Their other children are Alec and Celia, and each finds ways to hold in abeyance the family’s heirloom anxiety — the latter by running obsessive wind sprints and becoming a psychotherapist to heal herself by proxy, the former by taking it upon himself to oversee his brother’s withdrawal from drugs. But, notwithstanding Haslett’s intention to use them to display the prismatic effects of their own flashes of originality (Celia drops a truism worthy of a T-shirt at least, “Love is an affliction or nothing at all”), they fade behind the bright light that is Michael. For he is both the intellectual center of this cerebral novel and its tragicomic relief, the author of several brilliant parodic set pieces. It is he who is most heartbreakingly real, even as he stands in for the missing conscience of a nation.
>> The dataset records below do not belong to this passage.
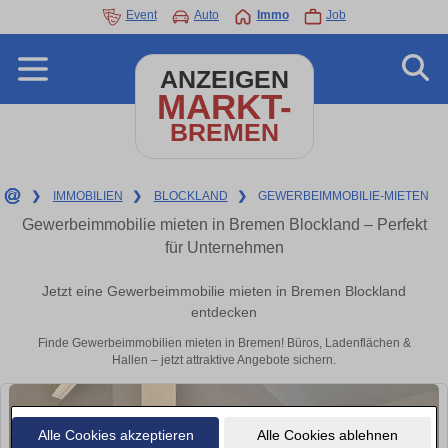
Event
Auto
Immo
Job
ANZEIGEN
MARKT-
BREMEN
❯
IMMOBILIEN
❯
BLOCKLAND
❯
GEWERBEIMMOBILIE-MIETEN
Gewerbeimmobilie mieten in Bremen Blockland – Perfekt
für Unternehmen
Jetzt eine Gewerbeimmobilie mieten in Bremen Blockland
entdecken
Finde Gewerbeimmobilien mieten in Bremen! Büros, Ladenflächen &
Hallen – jetzt attraktive Angebote sichern.
Alle Cookies akzeptieren
Alle Cookies ablehnen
Haslett’s peculiar talent is to fuse the high to the low, the sardonic to the profound, cultural critique to human feeling, to achieve a seamless, polished whole. Imagine Me Gone accomplishes a complex feat, bringing close that most distant personality, the socially detached depressive, while giving the specificity of his guilt tangible weight. Adam Haslett has a point to make, and emotions for us to feel. If you are a son or a daughter, a member of a society with a dark past, remember one thing: “What we ignore only persists.” What we read, so long as it is beautifully written and filled with astonishing insight, persists too.